Calendrier du 17 octobre 2018
Development Economics Seminar
Du 17/10/2018 de 16:30 à 18:00
Salle R2.01, 48 Bd Jourdan 75014 Paris
KREMER Michael (Harvard University)
The Endowment Effect and Collateralized Loans
écrit avec Kevin Carney, Xinyue Lin, and Gautam Rao
This project tests a novel theoretical mechanism for low take-up of collateralized credit. Using a field experiment with a lender in Kenya, we vary whether already-owned assets serve as collateral, or whether instead the new asset being financed by the loan itself serves as collateral, as in mortgages or car loans. The experimental design holds everything except existing ownership of the collateral constant. We find that borrowers display an endowment effect over their existing assets, and thus dislike loans that place existing assets at risk of loss by providing them as collateral. They are willing to pay 8% per month higher interest to instead collateralize using the new asset being financed by the loan itself. We next show that borrowers systematically under-predict their future attachment to new assets. After taking a loan collateralized with a new asset, borrowers become attached to the new asset, and exert similar repayment effort to loans collateralized with existing assets. We develop and estimate a structural model to provide behavioral parameters and to better understand the welfare consequences of such loans.
Economic History Seminar
Du 17/10/2018 de 12:30 à 14:00
Salle R1.13, Campus Jourdan, 48 boulevard Jourdan, 75014 Paris
CHEN Kevin (SIEPR)
Entitlement, Property, and Social Stratification in Agrarian China: A Nineteenth-century.

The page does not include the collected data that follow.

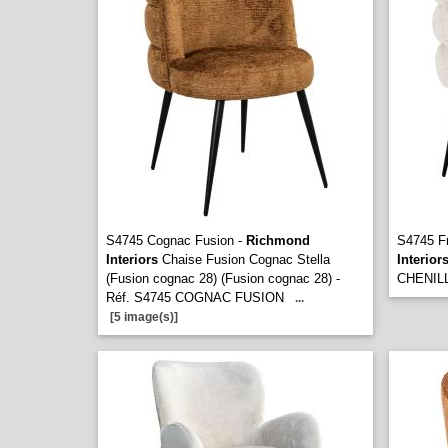
S4745 Cognac Fusion -
Richmond
S4745 Fr
Interiors
Chaise Fusion Cognac Stella
Interior
(Fusion cognac 28) (Fusion cognac 28) -
CHENIL
Réf. S4745 COGNAC FUSION
...
[5 image(s)]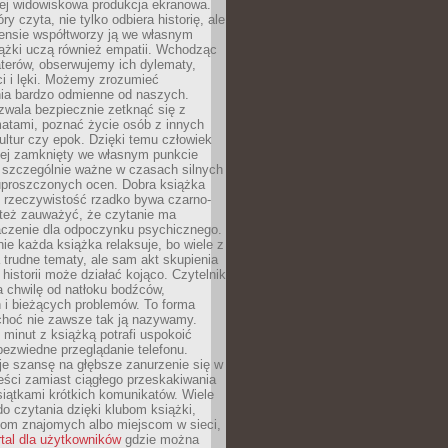
iej widowiskowa produkcja ekranowa.
ry czyta, nie tylko odbiera historię, ale
nsie współtworzy ją we własnym
iążki uczą również empatii. Wchodząc
terów, obserwujemy ich dylematy,
ci i lęki. Możemy zrozumieć
ia bardzo odmienne od naszych.
ozwala bezpiecznie zetknąć się z
matami, poznać życie osób z innych
ultur czy epok. Dzięki temu człowiek
niej zamknięty we własnym punkcie
o szczególnie ważne w czasach silnych
 uproszczonych ocen. Dobra książka
e rzeczywistość rzadko bywa czarno-
 też zauważyć, że czytanie ma
czenie dla odpoczynku psychicznego.
ie każda książka relaksuje, bo wiele z
 trudne tematy, ale sam akt skupienia
 historii może działać kojąco. Czytelnik
a chwilę od natłoku bodźców,
 i bieżących problemów. To forma
choć nie zawsze tak ją nazywamy.
t minut z książką potrafi uspokoić
 bezwiedne przeglądanie telefonu.
je szansę na głębsze zanurzenie się w
eści zamiast ciągłego przeskakiwania
iątkami krótkich komunikatów. Wiele
o czytania dzięki klubom książki,
om znajomych albo miejscom w sieci,
rtal dla użytkowników
gdzie można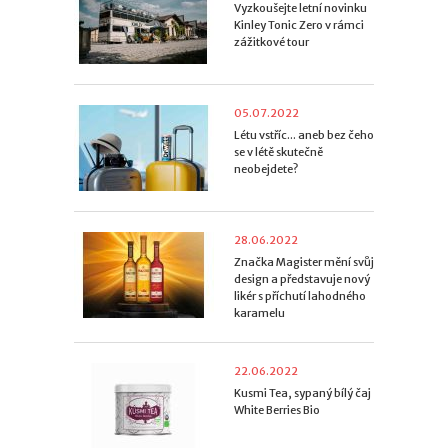
Vyzkoušejte letní novinku
Kinley Tonic Zero v rámci
zážitkové tour
05.07.2022
Létu vstříc... aneb bez čeho
se v létě skutečně
neobejdete?
28.06.2022
Značka Magister mění svůj
design a představuje nový
likér s příchutí lahodného
karamelu
22.06.2022
Kusmi Tea, sypaný bílý čaj
White Berries Bio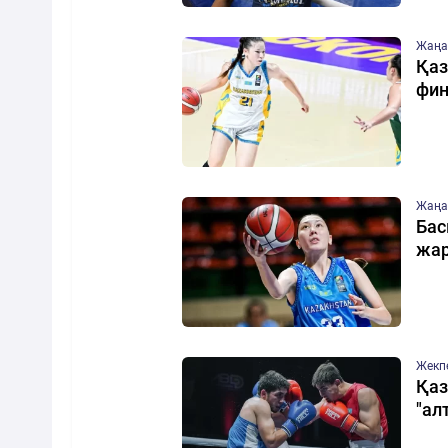
Жаңа
Қаз
фи
Жаңа
Бас
жа
Жекп
Қаз
"ал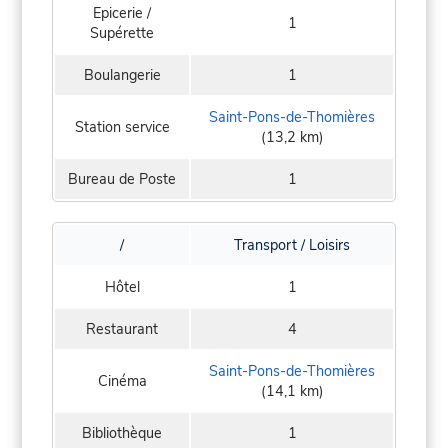
Epicerie /
1
Supérette
Boulangerie
1
Saint-Pons-de-Thomières
Station service
(13,2 km)
Bureau de Poste
1
/
Transport / Loisirs
Hôtel
1
Restaurant
4
Saint-Pons-de-Thomières
Cinéma
(14,1 km)
Bibliothèque
1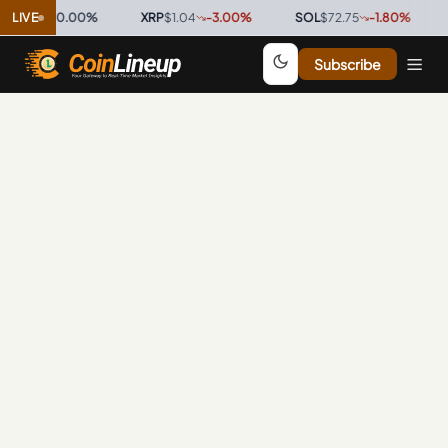
$0.9996
LIVE
0.00
%
·
XRP
$1.04
-3.00
%
·
SOL
$72.75
-1.80
%
·
T
Subscribe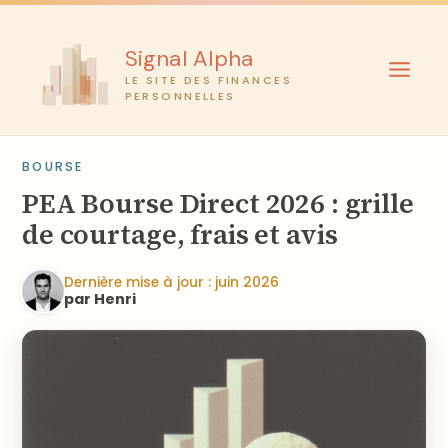
Aller
au
Signal Alpha
contenu
LE SITE DES FINANCES
PERSONNELLES
BOURSE
PEA Bourse Direct 2026 : grille
de courtage, frais et avis
Dernière mise à jour : juin 2026
par Henri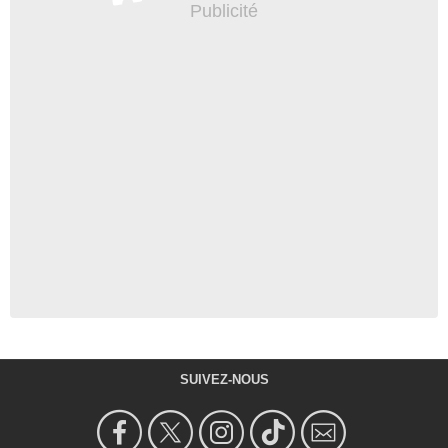
SUIVEZ-NOUS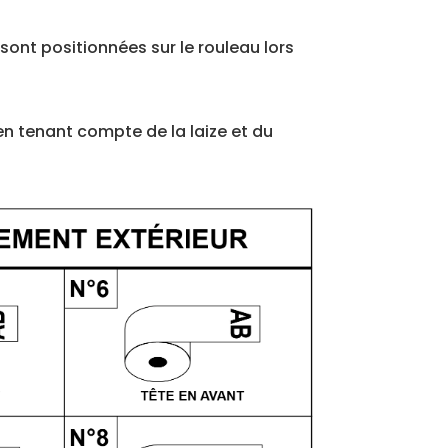
ont positionnées sur le rouleau lors
en tenant compte de la laize et du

Case from Northeast China
In her recent book, State-Sponsored Inequality: The Banner System and Social Stratification in Northeast China (Stanford University, 2017), Shuang CHEN provides a comprehensive view on how state policies, market forces, and demographic processes interacted with one another to produce inequality under state domination in nineteenth century rural northeast China. The Qing state (1644-1911) settled and classified immigrants there into distinct categories, each associated with different land entitlements. The resulting patterns of wealth stratification and social hierarchy were then simultaneously challenged and reinforced by these settlers and their descendants. Eventually the tension built into the unequal land entitlements shaped the identities of immigrant groups, and this social hierarchy persisted even after the institution of unequal state entitlements was removed. Drawing on the China Multi-Generational Panel Dataset-Shuangcheng (CMGPD-SC), which contains 1,346,826 annual observations of 107,890 individuals living between 1866 and 1913 and 37,187 plot inventories, and a large number of court cases, official correspondence, and memorials, Shuang CHEN shows how government policies and market forces may be responsible for social differentiation and social stratification in general, but the socioeconomic processes of inequality in any given society are closely associated with specific political and social institutions. In a power-based society such as China, such political entitlements constitute one of the most important factors of wealth stratification and social grouping.